彼はニワトリの雌からファブリキウス嚢を取り除いてみた。そうすればニワトリに何か変化が起きるかもしれない、という期待を持っての試みである。しかし異変は起きず彼はがっかりした。
だが、それからしばらく後、予想外の出来事が起きた。異物を生き物の体に入れると、その体内では異物と戦う抗体ができる。こういう免疫の基本原理を学生たちに教える実験に彼の同僚がこのニワトリを使ったところ、鶏は抗体を作ることができず、同僚は面目を失ったのである。
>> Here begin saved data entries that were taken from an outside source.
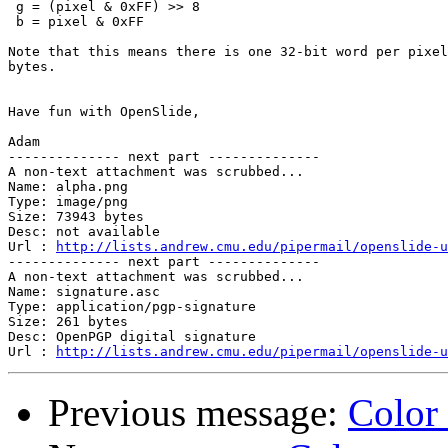
 g = (pixel & 0xFF) >> 8

 b = pixel & 0xFF

Note that this means there is one 32-bit word per pixel
bytes.

Have fun with OpenSlide,

Adam

-------------- next part --------------

A non-text attachment was scrubbed...

Name: alpha.png

Type: image/png

Size: 73943 bytes

Desc: not available

Url : 
http://lists.andrew.cmu.edu/pipermail/openslide-u
-------------- next part --------------

A non-text attachment was scrubbed...

Name: signature.asc

Type: application/pgp-signature

Size: 261 bytes

Desc: OpenPGP digital signature

Url : 
http://lists.andrew.cmu.edu/pipermail/openslide-u
Previous message:
Color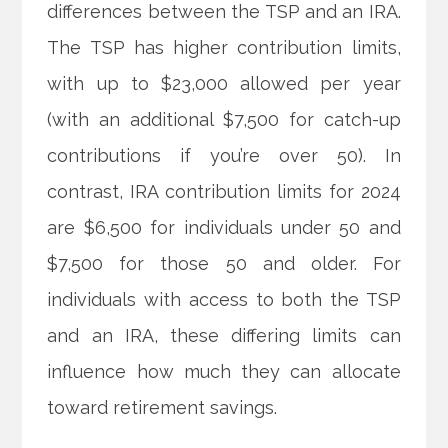
differences between the TSP and an IRA.
The TSP has higher contribution limits,
with up to $23,000 allowed per year
(with an additional $7,500 for catch-up
contributions if you’re over 50). In
contrast, IRA contribution limits for 2024
are $6,500 for individuals under 50 and
$7,500 for those 50 and older. For
individuals with access to both the TSP
and an IRA, these differing limits can
influence how much they can allocate
toward retirement savings.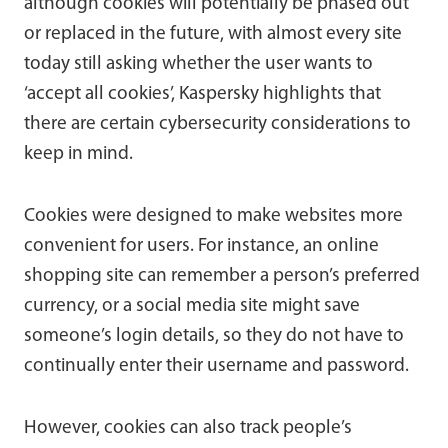
although cookies will potentially be phased out
or replaced in the future, with almost every site
today still asking whether the user wants to
‘accept all cookies’, Kaspersky highlights that
there are certain cybersecurity considerations to
keep in mind.
Cookies were designed to make websites more
convenient for users. For instance, an online
shopping site can remember a person’s preferred
currency, or a social media site might save
someone’s login details, so they do not have to
continually enter their username and password.
However, cookies can also track people’s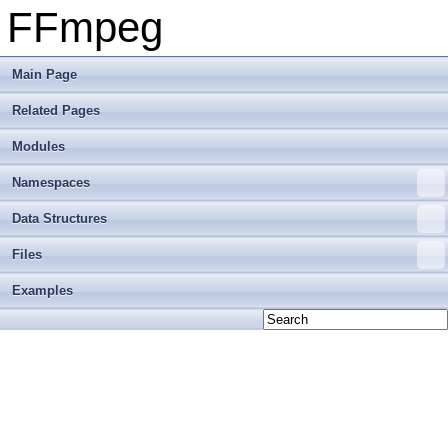
FFmpeg
Main Page
Related Pages
Modules
Namespaces
Data Structures
Files
Examples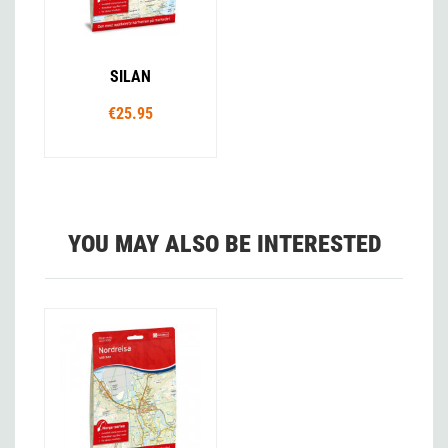
SILAN
€25.95
YOU MAY ALSO BE INTERESTED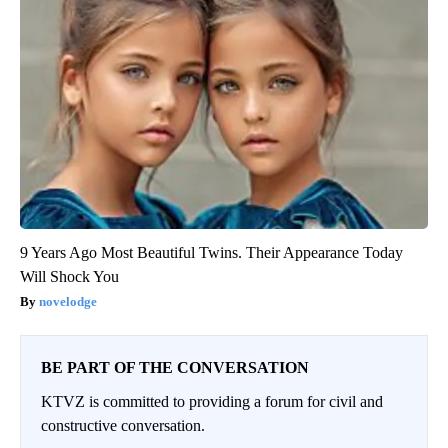
9 Years Ago Most Beautiful Twins. Their Appearance Today
Will Shock You
novelodge
BE PART OF THE CONVERSATION
KTVZ is committed to providing a forum for civil and
constructive conversation.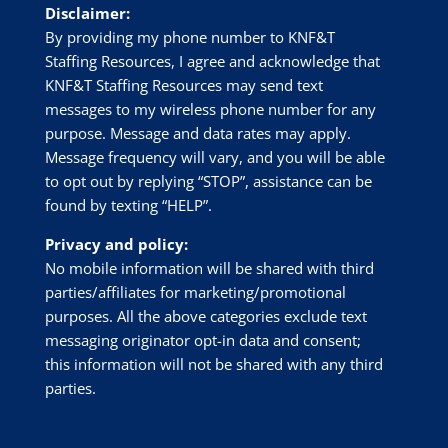
Disclaimer:
By providing my phone number to
KNF&T
Staffing Resources
, I agree and acknowledge that
KNF&T Staffing Resources
may send text
messages to my wireless phone number for any
purpose. Message and data rates may apply.
Message frequency will vary, and you will be able
to opt out by replying “STOP”, assistance can be
found by texting “HELP”.
Privacy and policy:
No mobile information will be shared with third
parties/affiliates for marketing/promotional
purposes. All the above categories exclude text
messaging originator opt-in data and consent;
this information will not be shared with any third
parties.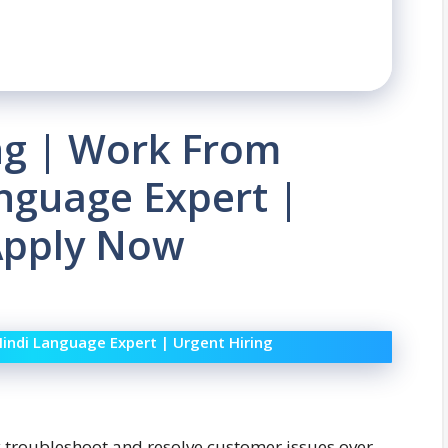
ing | Work From
nguage Expert |
 Apply Now
Hindi Language Expert | Urgent Hiring
ely troubleshoot and resolve customer issues over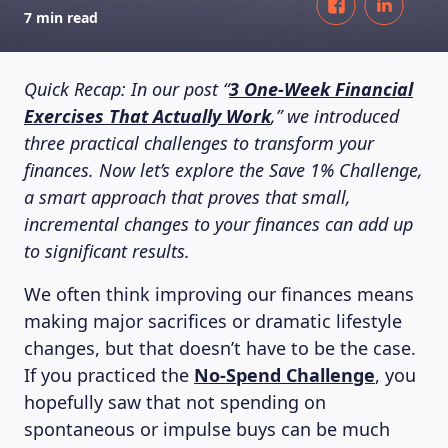
7 min read
Quick Recap: In our post “
3 One-Week Financial
Exercises That Actually Work
,” we introduced
three practical challenges to transform your
finances. Now let’s explore the Save 1% Challenge,
a smart approach that proves that small,
incremental changes to your finances can add up
to significant results.
We often think improving our finances means
making major sacrifices or dramatic lifestyle
changes, but that doesn’t have to be the case.
If you practiced the
No-Spend Challenge
, you
hopefully saw that not spending on
spontaneous or impulse buys can be much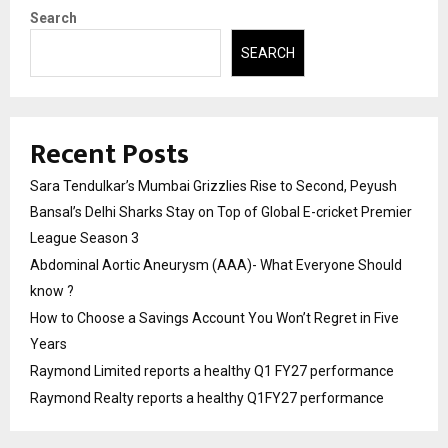
Search
SEARCH
Recent Posts
Sara Tendulkar’s Mumbai Grizzlies Rise to Second, Peyush
Bansal’s Delhi Sharks Stay on Top of Global E-cricket Premier
League Season 3
Abdominal Aortic Aneurysm (AAA)- What Everyone Should
know ?
How to Choose a Savings Account You Won’t Regret in Five
Years
Raymond Limited reports a healthy Q1 FY27 performance
Raymond Realty reports a healthy Q1FY27 performance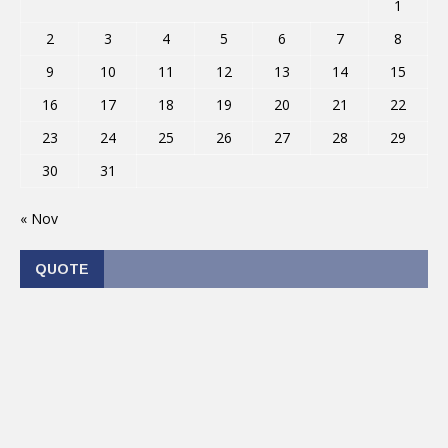
1
2
3
4
5
6
7
8
9
10
11
12
13
14
15
16
17
18
19
20
21
22
23
24
25
26
27
28
29
30
31
« Nov
QUOTE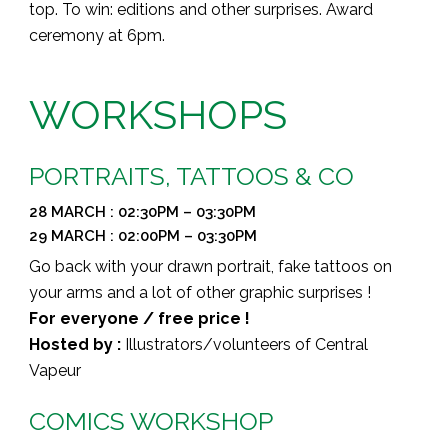
top.
T
o win: editions and other surprises.
Award
ceremony at 6pm.
WORKSHOPS
PORTRAITS, TATTOOS & CO
28 MARCH : 02:30PM – 03:30PM
29 MARCH : 02:00PM – 03:30PM
Go back with your drawn portrait, fake tattoos on
your arms and a lot of other graphic surprises !
For everyone / free price !
Hosted by :
Illustrators/volunteers of Central
Vapeur
COMICS WORKSHOP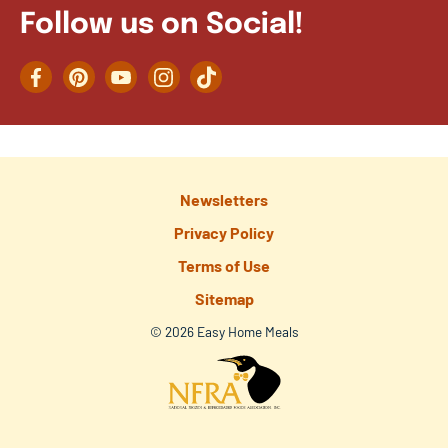
Follow us on Social!
Facebook
Pinterest
YouTube
Instagram
TikTok
Newsletters
Privacy Policy
Terms of Use
Sitemap
© 2026 Easy Home Meals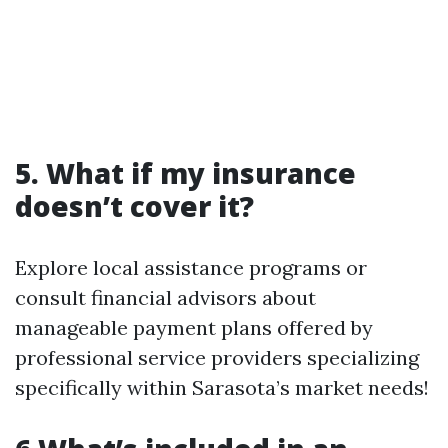
5. What if my insurance
doesn’t cover it?
Explore local assistance programs or
consult financial advisors about
manageable payment plans offered by
professional service providers specializing
specifically within Sarasota’s market needs!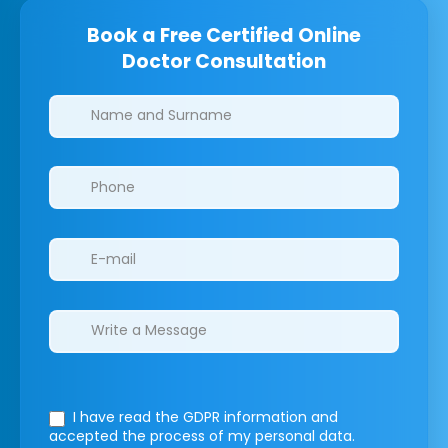
Book a Free Certified Online
Doctor Consultation
Clinics/branches
I have read the GDPR information
and
accepted the process of my personal data.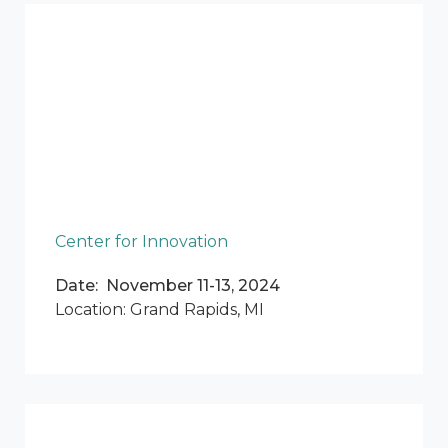
Center for Innovation
Date: November 11-13, 2024
Location: Grand Rapids, MI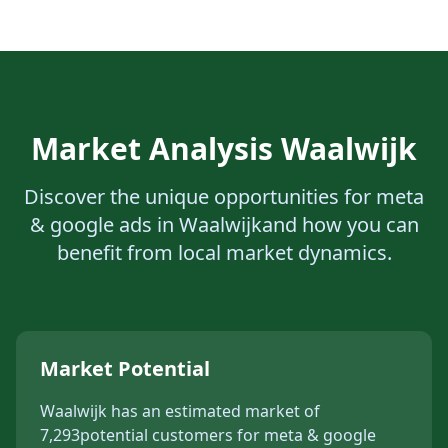
Market Analysis
Waalwijk
Discover the unique opportunities for
meta
& google ads
in
Waalwijk
and how you can
benefit from local market dynamics.
Market Potential
Waalwijk
has an estimated market of
7,293
potential customers for
meta & google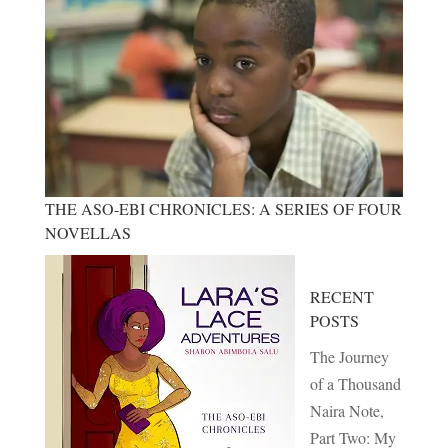
THE ASO-EBI CHRONICLES: A SERIES OF FOUR
NOVELLAS
RECENT
POSTS
The Journey
of a Thousand
Naira Note,
Part Two: My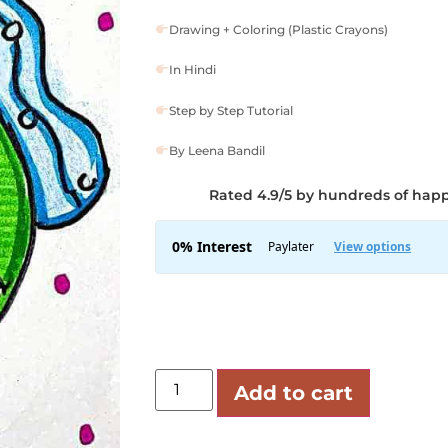
Drawing + Coloring (Plastic Crayons)
In Hindi
Step by Step Tutorial
By Leena Bandil
Rated 4.9/5 by hundreds of hap
Add to cart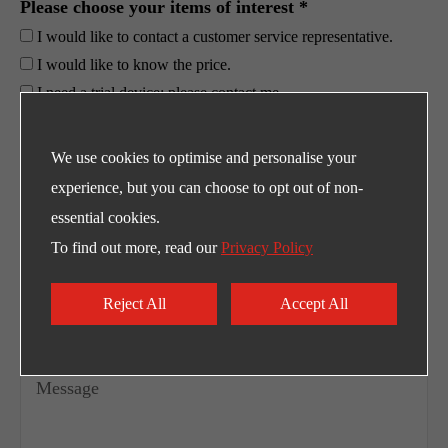
Please choose your items of interest *
I would like to contact a customer service representative.
I would like to know the price.
I need a trial device; please contact me.
Others
We use cookies to optimise and personalise your
experience, but you can choose to opt out of non-
essential cookies.
To find out more, read our
Privacy Policy
Reject All
Accept All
なぜ、こんなことが起きたのか。ニワトリのファブリキウス嚢は人間でいえばB級細胞を造る骨髄の役割を果たしていたからだった。だからファブリキウス嚢を除去するとB細胞はできない。そのせいで抗体がニワトリの体内で誕生しなくなっていたのだ。グリックたちの”失敗”は図らずも、抗体を作る細胞を生みだす源の組織を突き止める卓越した研究成果を生み出した。
ファブリキウス嚢は「Bursa of Fabricius」。実は、B細胞のBの本当の出所はこの「Bursa」ともいわれる。免疫の謎を解いたと自覚したグリックらは勇んで論文を執筆した。だが不幸にも、彼らの研究論文は著名な学会誌とは言い難い「家禽学誌」にしか掲載を認められなかった。当時の医学界は彼らの論文の価値を理解できる高みにはなかったのだ。「大発見」は往々にして英科学誌ネイチャーのような一流紙に掲載されないことがある。